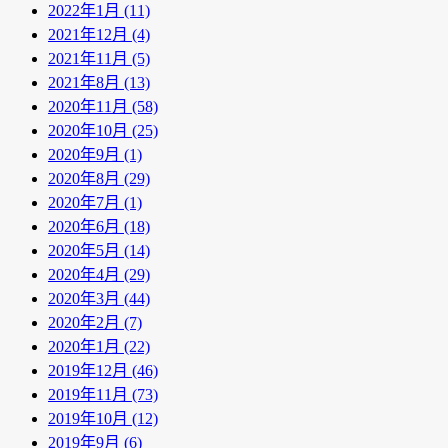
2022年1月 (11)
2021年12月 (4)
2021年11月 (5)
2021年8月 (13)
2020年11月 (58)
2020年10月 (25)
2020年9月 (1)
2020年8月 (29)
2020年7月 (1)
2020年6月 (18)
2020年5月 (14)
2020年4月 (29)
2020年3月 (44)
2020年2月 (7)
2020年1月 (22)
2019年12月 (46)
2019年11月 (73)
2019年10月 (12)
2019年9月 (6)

---

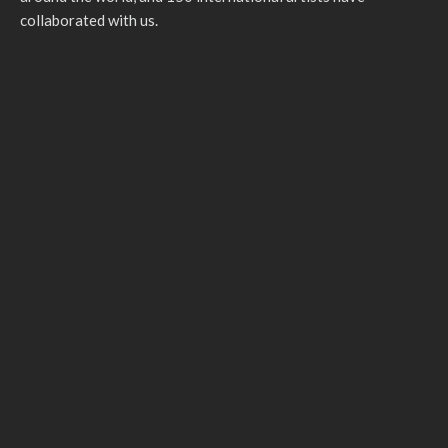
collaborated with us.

REQUIREMENT ▸ Looking at the data above, return every line from the one with "2020年1月 (22)" down to the one with "2019年9月 (6)", exactly and inclusively.

SOLUTION TO THE EXERCISE ▸
2020年1月 (22)
2019年12月 (46)
2019年11月 (73)
2019年10月 (12)
2019年9月 (6)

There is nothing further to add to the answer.